It's billed as the world's largest gathering of chief executives. More than 2,600 are set to meet in Istanbul, Turkey, over the next three days at the annual Young Presidents' Organization think-fest.
It's a chance for them to network, do business, and figure out what is going on in the world.
For CNBC, on the ground at the event, it's an opportunity to tap into an organization whose member companies generate $6 trillion and employ 15 million people in 120 countries. We'll be bringing you exclusive interviews and comment from the meeting. We'll explore who's confident, who's adding jobs and who's hunkering down.
The timing couldn't be sweeter. With the sequester in the U.S. running into the end of the week, Federal Reserve president Ben Bernanke promising continued Fed support, and Europe grappling for meaning from the Italian election, business leaders are confused. The economic signals are mixed, the politics perplexing and the markets apparently unconcerned by both.

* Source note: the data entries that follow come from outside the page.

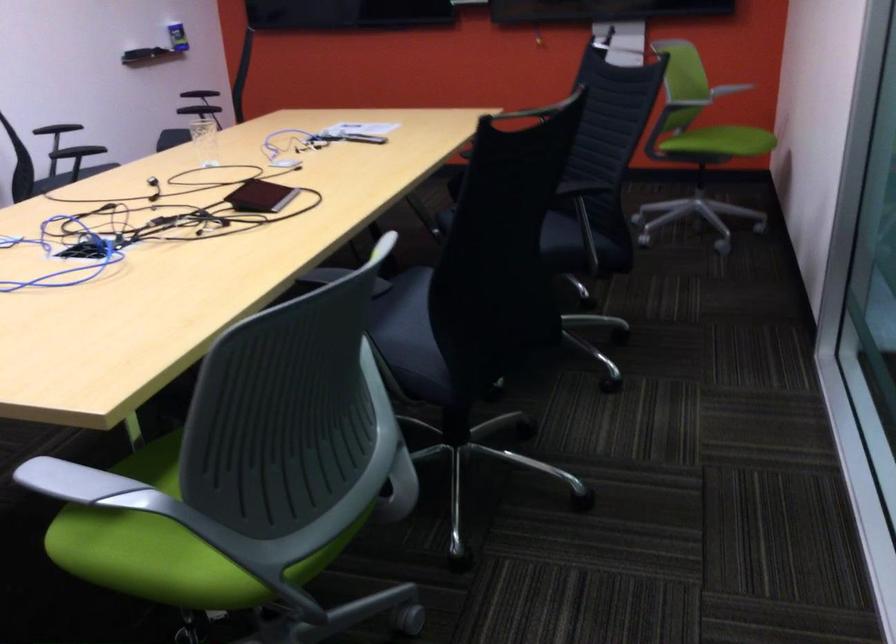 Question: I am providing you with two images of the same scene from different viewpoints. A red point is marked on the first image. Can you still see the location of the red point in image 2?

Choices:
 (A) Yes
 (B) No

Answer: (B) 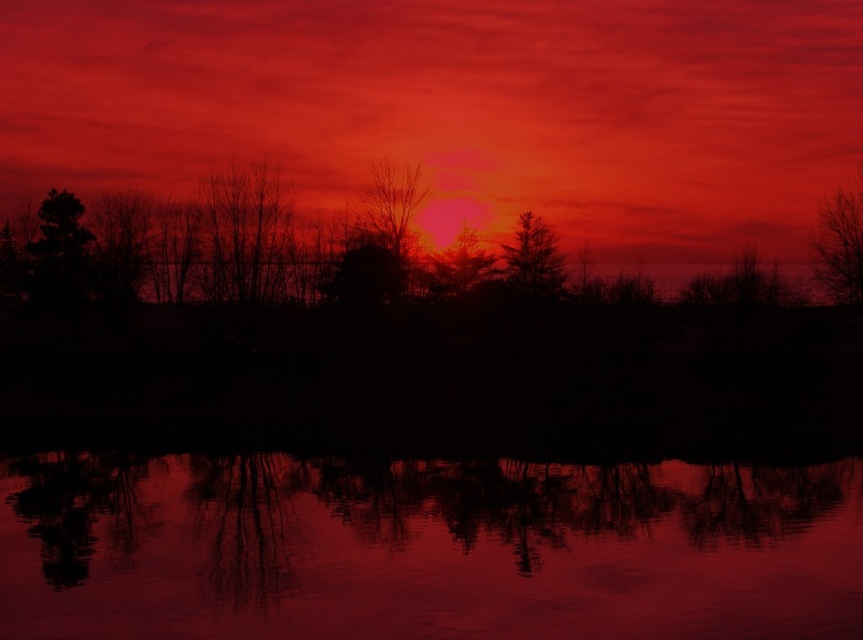 From the picture: You are a photographer standing on the lakeshore. You want to capture a photo that includes both the matte red sky at center and the silhouette bare tree at right. Given that your camera can focus on objects within a 30 meter range, will you be able to include both in the same frame without moving your position?

The matte red sky at center and silhouette bare tree at right are 32.03 meters apart from each other. Since the distance between them exceeds the camera focus range of 30 meters, you might not be able to capture both in sharp focus in the same frame without adjusting your position or settings.

Based on the photo, you are an artist trying to paint the sunset scene. You notice the matte red sky at center and the glossy water at center. Which object in the scene has a wider horizontal span?

The matte red sky at center has a wider horizontal span than the glossy water at center, as its width surpasses that of the glossy water at center.

You are an artist planning to paint the sunset scene. You notice the matte red sky at center and the glossy water at center. Which object in the scene is taller?

The matte red sky at center is much taller than the glossy water at center. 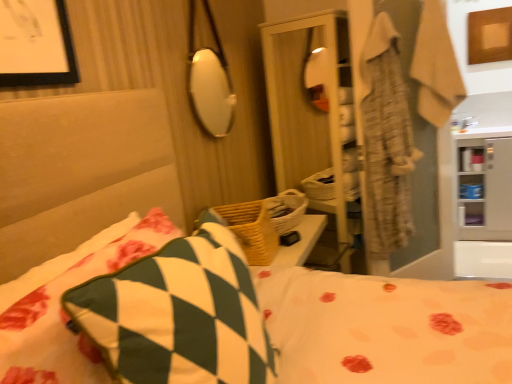 Question: Based on their sizes in the image, would you say wooden picture frame at upper right is bigger or smaller than green and white checkered pillow at center, the 1th pillow in the right-to-left sequence?

Choices:
 (A) big
 (B) small

Answer: (B)

Question: Is wooden picture frame at upper right wider or thinner than green and white checkered pillow at center, the 1th pillow in the right-to-left sequence?

Choices:
 (A) thin
 (B) wide

Answer: (A)

Question: Estimate the real-world distances between objects in this image. Which object is closer to the beige textured robe at upper right?

Choices:
 (A) white glossy cabinet at right
 (B) wooden picture frame at upper right
 (C) green and white checkered pillow at lower left, the 1th pillow viewed from the left
 (D) woven wood basket at center, which is the 1th basket from front to back
 (E) woven wood basket at center, the second basket positioned from the front

Answer: (E)

Question: Which object is the farthest from the green and white checkered pillow at center, which is the second pillow from left to right?

Choices:
 (A) green and white checkered pillow at lower left, which is counted as the 2th pillow, starting from the right
 (B) white glossy cabinet at right
 (C) wooden picture frame at upper right
 (D) woven wood basket at center, placed as the 1th basket when sorted from back to front
 (E) beige textured robe at upper right

Answer: (C)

How do you make a major capital expenditure decision against that backdrop? Is it a time to grow or circle the wagons? What are the new markets to chase?
The location of the event may bring some answers. Turkey has been one of Europe's surprise performers in recent years. It's also an economy keen to attract foreign capital and business know-how. The YPOers are not adverse to mixing a little business networking with new market research.
For those interested in investing in the country, helpfully, we start our coverage with an exclusive interview with the Governor of the Central Bank on Feb. 28. Also on the agenda here are Muhtar Kent, Chairman and CEO of Coca Cola, and Sergio Marchionne, CEO of Fiat and Chairman and CEO, Chrysler Group.
The formal sessions wrap on Friday with a global leader power pow-wow involving former UK Prime Minister Tony Blair, former German Chancellor Gerhard Schroder, and former Greek Prime Minister George Papandreou.